The Dexi.io web scraping service has remade its functionality by adding [paid plan] addons. Through addons, more features are made available to customers, e.g. more step types/pipe actions. Those features also allow the integration of scrape results to data stores and endpoints like PostgreSQL, MySQL, Amazon S3 and other.
The addon functions are for unlocking the corresponding functionality for robot (Pipe, Extractor) actions. However, you need a professional plan (all plans) to use most of the addons. Major addon categories are the following:
- Captcha solving (integration with 3-d party solving services)
- Extractors
- Geography (communication with social networks for geo info)
- Image processing
- Integrations (AWS, Google Drive, Google Sheets, Box, (S)FTP, Webhook)
- Machine learning (Text analysis with machine learning – MonkeyLearn service integration)
- Math
- Social media
- Text analysis
We’ll try two addons and you can also contribute your experience of Dexi.io addons in the comments.
Image Manipulation addon
First you need to add an Image Manipulation addon.
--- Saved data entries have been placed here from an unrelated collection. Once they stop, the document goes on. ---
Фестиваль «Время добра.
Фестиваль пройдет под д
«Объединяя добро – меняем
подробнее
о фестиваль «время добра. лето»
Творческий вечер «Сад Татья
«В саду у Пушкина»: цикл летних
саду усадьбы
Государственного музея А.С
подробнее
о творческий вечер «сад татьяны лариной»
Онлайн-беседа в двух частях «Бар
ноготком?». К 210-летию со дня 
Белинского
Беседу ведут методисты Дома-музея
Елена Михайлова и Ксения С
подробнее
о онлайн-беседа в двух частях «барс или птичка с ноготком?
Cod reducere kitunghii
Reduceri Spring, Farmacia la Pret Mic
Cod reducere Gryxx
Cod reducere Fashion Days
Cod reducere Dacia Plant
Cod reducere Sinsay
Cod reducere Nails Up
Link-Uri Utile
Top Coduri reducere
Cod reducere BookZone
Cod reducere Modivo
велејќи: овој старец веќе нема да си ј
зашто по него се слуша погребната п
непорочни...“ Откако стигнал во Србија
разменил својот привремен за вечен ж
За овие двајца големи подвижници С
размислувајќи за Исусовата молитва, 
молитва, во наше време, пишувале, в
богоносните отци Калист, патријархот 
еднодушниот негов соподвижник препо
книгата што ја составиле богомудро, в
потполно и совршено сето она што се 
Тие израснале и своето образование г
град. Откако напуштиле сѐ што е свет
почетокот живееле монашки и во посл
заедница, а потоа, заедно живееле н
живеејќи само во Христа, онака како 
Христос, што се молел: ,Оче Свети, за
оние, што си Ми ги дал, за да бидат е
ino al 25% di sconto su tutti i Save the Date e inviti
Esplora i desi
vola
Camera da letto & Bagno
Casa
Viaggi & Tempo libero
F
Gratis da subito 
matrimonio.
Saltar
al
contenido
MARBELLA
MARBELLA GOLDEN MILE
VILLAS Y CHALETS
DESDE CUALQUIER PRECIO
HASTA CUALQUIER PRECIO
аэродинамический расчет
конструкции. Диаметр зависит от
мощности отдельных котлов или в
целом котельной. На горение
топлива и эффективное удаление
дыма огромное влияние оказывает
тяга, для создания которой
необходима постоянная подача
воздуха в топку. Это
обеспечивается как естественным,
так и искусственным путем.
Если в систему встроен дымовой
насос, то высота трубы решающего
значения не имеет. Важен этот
Note, this addon performs image manipulations only in Pipe robots.
- Create an Extractor robot to get images from aliexpress or any other source.
- Create Pipes robot and include Execute robot action (or node), linking to the previously created robot.
- From Transforms actions choose As Fields node to treat scraped images as data fields.
- Now, based on unlocked Image Manipulation functionality, you add Resize image from Images actions set; see picture below.
Now you run the Pipe robot (creating configuration) and get the execution results.
Google GEO addon
Get Google Geocoding API credentials
To apply this addon you need to check with your Google cloud console and get developer’s API keys.
- Visit Google Maps Platform. The start guide will lead you thru adding billing info (free for the first 12 months of use)
- Among its APIs get enabled Geocoding API that converts between addresses and geographic coordinates.
- Get to the google developer console and create a new project (try here if failed).
- Go to the https://console.cloud.google.com/apis/dashboard
- As soon as you’ve got a project created, go to API credentials and choose your newly created project. Then copy an API key.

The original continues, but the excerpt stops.